January 19, 1999
A Review by Pat and Ernie Pinson
The second performance in the Mobile Symphony Series found everyone in rare form. All seemed to have their own jokes, from the opening remarks of the first lady of the University of South Alabama (a "refrain" is something forbidden) to maestro Butterman's witty remarks on Don Juan (Clinton's attorneys have missed the "pursuit of the ideal woman" in their argument), to Stravinsky's witticisms in The Firebird. And the audience loved it.

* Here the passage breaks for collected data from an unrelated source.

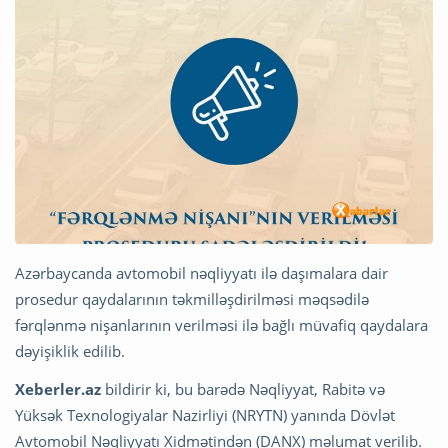
Azərbaycanda avtomobil nəqliyyatı ilə daşımalara dair
prosedur qaydalarının təkmilləşdirilməsi məqsədilə
fərqlənmə nişanlarının verilməsi ilə bağlı müvafiq qaydalara
dəyişiklik edilib.
Xeberler.az
bildirir ki, bu barədə Nəqliyyat, Rabitə və
Yüksək Texnologiyalar Nazirliyi (NRYTN) yanında Dövlət
Avtomobil Nəqliyyatı Xidmətindən (DANX) məlumat verilib.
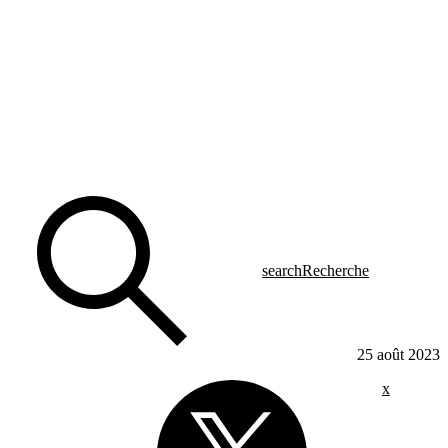
search
Recherche
25 août 2023
x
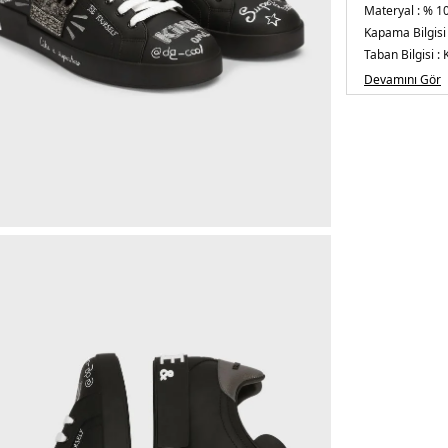
Materyal :
% 10
Kapama Bilgisi
Taban Bilgisi :
Burun Tipi :
Yuv
Devamını Gör
Detay :
-Uygula
topuk
Üretim Yeri :
İt
5DE1CS1760AZ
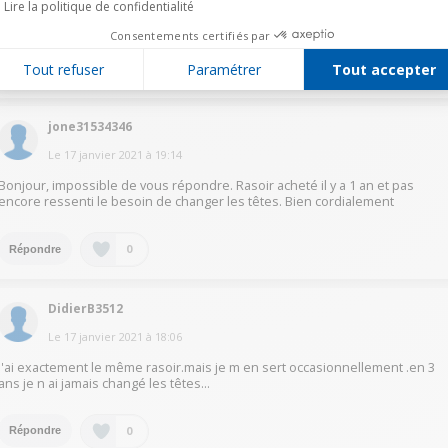
Lire la politique de confidentialité
Tous les 2 ans
Consentements certifiés par
Tout refuser
Paramétrer
Tout accepter
0
Répondre
jone31534346
Le
17 janvier 2021
à
19:14
Bonjour, impossible de vous répondre. Rasoir acheté il y a 1 an et pas
encore ressenti le besoin de changer les têtes. Bien cordialement
0
Répondre
DidierB3512
Le
17 janvier 2021
à
18:06
J'ai exactement le même rasoir.mais je m en sert occasionnellement .en 3
ans je n ai jamais changé les têtes...
0
Répondre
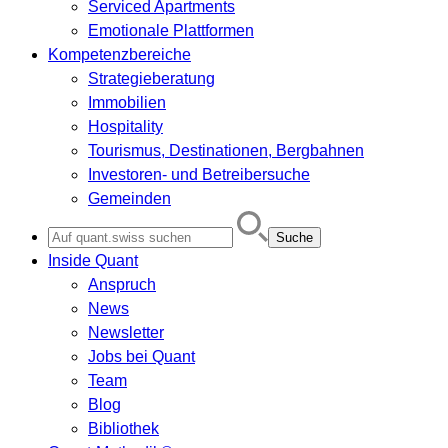
Serviced Apartments
Emotionale Plattformen
Kompetenzbereiche
Strategieberatung
Immobilien
Hospitality
Tourismus, Destinationen, Bergbahnen
Investoren- und Betreibersuche
Gemeinden
Search
for:
Inside Quant
Anspruch
News
Newsletter
Jobs bei Quant
Team
Blog
Bibliothek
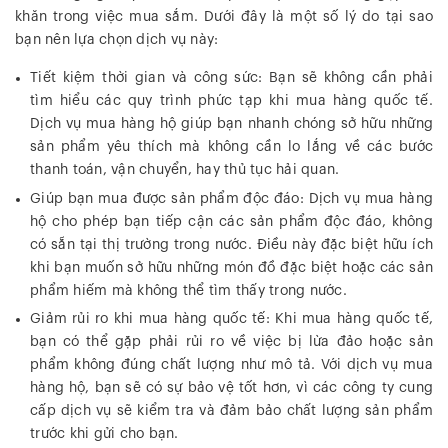
khăn trong việc mua sắm. Dưới đây là một số lý do tại sao
bạn nên lựa chọn dịch vụ này:
Tiết kiệm thời gian và công sức: Bạn sẽ không cần phải
tìm hiểu các quy trình phức tạp khi mua hàng quốc tế.
Dịch vụ mua hàng hộ giúp bạn nhanh chóng sở hữu những
sản phẩm yêu thích mà không cần lo lắng về các bước
thanh toán, vận chuyển, hay thủ tục hải quan.
Giúp bạn mua được sản phẩm độc đáo: Dịch vụ mua hàng
hộ cho phép bạn tiếp cận các sản phẩm độc đáo, không
có sẵn tại thị trường trong nước. Điều này đặc biệt hữu ích
khi bạn muốn sở hữu những món đồ đặc biệt hoặc các sản
phẩm hiếm mà không thể tìm thấy trong nước.
Giảm rủi ro khi mua hàng quốc tế: Khi mua hàng quốc tế,
bạn có thể gặp phải rủi ro về việc bị lừa đảo hoặc sản
phẩm không đúng chất lượng như mô tả. Với dịch vụ mua
hàng hộ, bạn sẽ có sự bảo vệ tốt hơn, vì các công ty cung
cấp dịch vụ sẽ kiểm tra và đảm bảo chất lượng sản phẩm
trước khi gửi cho bạn.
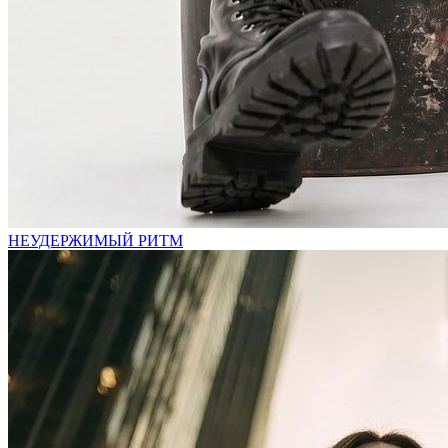
НЕУДЕРЖИМЫЙ РИТМ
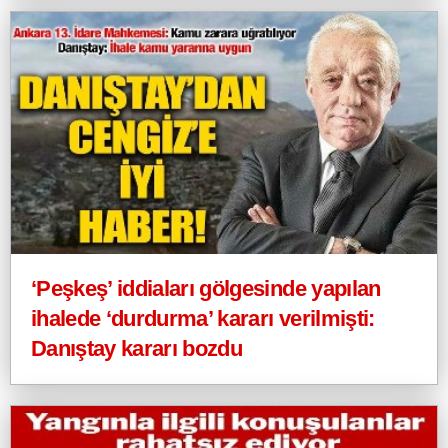
‘Peşkeş’ iddiaları gölgesinde yapılan
ihalede ‘durdurma’ kararı verilmişti:
Danıştay kararı bozdu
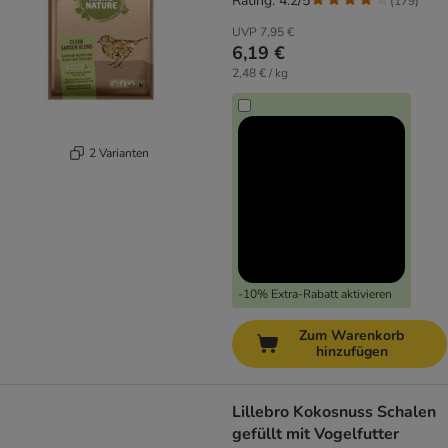
Rating: 4.2/5
(
179
)
UVP
7,95 €
6,19 €
2,48 € / kg
2 Varianten
-10% Extra-Rabatt aktivieren
Zum Warenkorb
hinzufügen
Lillebro Kokosnuss Schalen
gefüllt mit Vogelfutter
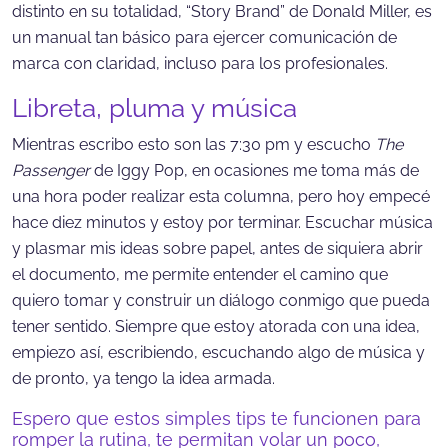
distinto en su totalidad, “Story Brand” de Donald Miller, es
un manual tan básico para ejercer comunicación de
marca con claridad, incluso para los profesionales.
Libreta, pluma y música
Mientras escribo esto son las 7:30 pm y escucho
The
Passenger
de Iggy Pop, en ocasiones me toma más de
una hora poder realizar esta columna, pero hoy empecé
hace diez minutos y estoy por terminar. Escuchar música
y plasmar mis ideas sobre papel, antes de siquiera abrir
el documento, me permite entender el camino que
quiero tomar y construir un diálogo conmigo que pueda
tener sentido. Siempre que estoy atorada con una idea,
empiezo así, escribiendo, escuchando algo de música y
de pronto, ya tengo la idea armada.
Espero que estos simples tips te funcionen para
romper la rutina, te permitan volar un poco,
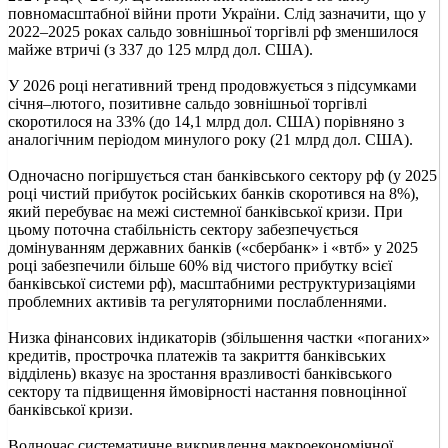
повномасштабної війни проти України. Слід зазначити, що у
2022–2025 роках сальдо зовнішньої торгівлі рф зменшилося
майже втричі (з 337 до 125 млрд дол. США).
У 2026 році негативний тренд продовжується з підсумками
січня–лютого, позитивне сальдо зовнішньої торгівлі
скоротилося на 33% (до 14,1 млрд дол. США) порівняно з
аналогічним періодом минулого року (21 млрд дол. США).
Одночасно погіршується стан банківського сектору рф (у 2025
році чистий прибуток російських банків скоротився на 8%),
який перебуває на межі системної банківської кризи. При
цьому поточна стабільність сектору забезпечується
домінуванням державних банків («сбербанк» і «втб» у 2025
році забезпечили більше 60% від чистого прибутку всієї
банківської системи рф), масштабними реструктуризаціями
проблемних активів та регуляторними послабленнями.
Низка фінансових індикаторів (збільшення частки «поганих»
кредитів, прострочка платежів та закриття банківських
відділень) вказує на зростання вразливості банківського
сектору та підвищення ймовірності настання повноцінної
банківської кризи.
Водночас систематичне викривлення макроекономічної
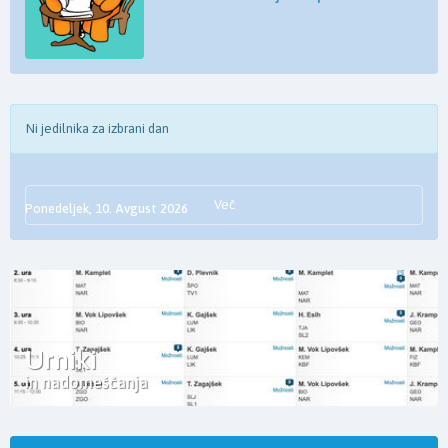
Ni jedilnika za izbrani dan
Več
Ponedeljek, 10. Avgust 2026
Urniki
in nadomeščanja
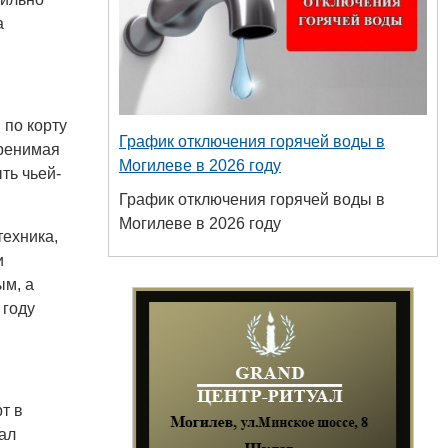
а
 по корту
График отключения горячей воды в
еренимая
Могилеве в 2026 году
ть чьей-
График отключения горячей воды в
Могилеве в 2026 году
техника,
и
ым, а
 году
+
т в
ал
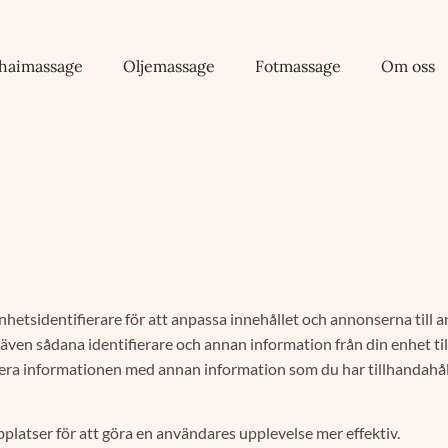
haimassage
Oljemassage
Fotmassage
Om oss
tsidentifierare för att anpassa innehållet och annonserna till an
 även sådana identifierare och annan information från din enhet ti
era informationen med annan information som du har tillhandahålli
latser för att göra en användares upplevelse mer effektiv.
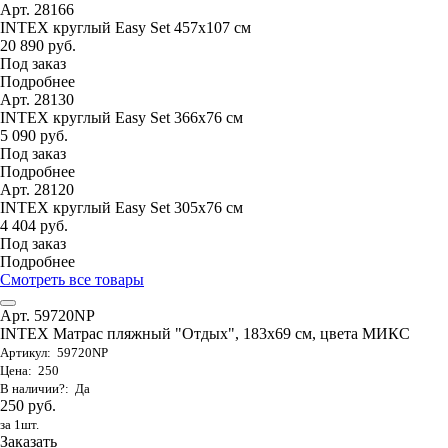
Арт. 28166
INTEX круглый Easy Set 457х107 см
20 890 руб.
Под заказ
Подробнее
Арт. 28130
INTEX круглый Easy Set 366х76 см
5 090 руб.
Под заказ
Подробнее
Арт. 28120
INTEX круглый Easy Set 305х76 см
4 404 руб.
Под заказ
Подробнее
Смотреть все товары
Арт. 59720NP
INTEX Матрас пляжный "Отдых", 183х69 см, цвета МИКС
Артикул: 59720NP
Цена: 250
В наличии?: Да
250 руб.
за 1шт.
Заказать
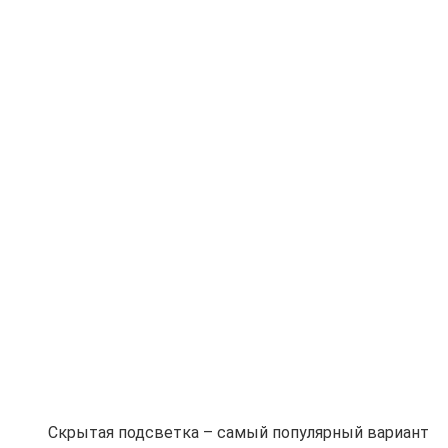
Скрытая подсветка – самый популярный вариант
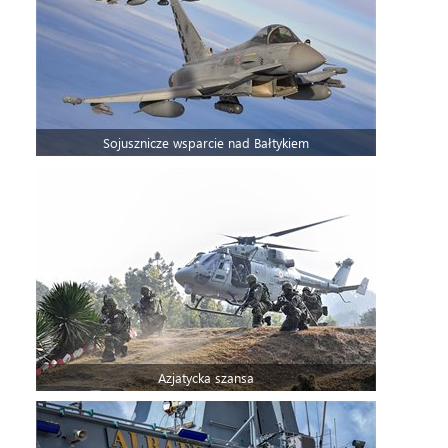
Sojusznicze wsparcie nad Bałtykiem
Azjatycka szansa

Playing music from an 80-year period around the turn of the century, the Louisiana Philharmonic Orchestra presented bold portrayals of legendary heroes Friday night, January 8. Michael Butterman, conductor, explained and demonstrated the cast of characters in the music reminiscent of the Leonard Bernstein young people's concerts back in the 1950s. Between his commentary and the well-written program notes, the concert was a literary delight and a musical bon mot. Butterman was well suited to the idea of musical story since much of his conducting has been in opera, and his articulate descriptions were full of visual detail.
The program ranged from Wagnerian opera, to a 1944 film sound track, to a Stravinsky ballet. The William Walton film music Suite from Henry V was vivid in its action of Shakespearean England; Mr. Butterman called it musical onomatopoeia. However, the high point of the concert was the second half. Richard Strauss' tone poem Don Juan has one of the most difficult openings of any concert fare, but its precise delivery set the tone for the rest of the program. Syncopation and emphasis on all the tone colors an orchestra can produce were prevalent in both the Strauss and Stravinsky's Suite from The Firebird which followed. Particularly in the latter, the sound field seems to be made up of patches of color -- woodwinds, brass, horns -- which you have to stand back to grasp the whole picture, much like a pointillist painting. Instruments were often highlighted in short solos, each well in tune and very secure. Particularly noticeable was the excellent group of French horns, not an easy instrument to play to begin with, and these exposed solos were just about flawless.
The orchestra had many young players, and the playing was extraordinarily clean -- entrances sounded as if they were made by one instrument with many timbres. And the performance was the most musical that we've heard in a long time.
Praise also goes to the audience which was extremely attentive and responsive with Bravos at the end of the demanding and well executed program.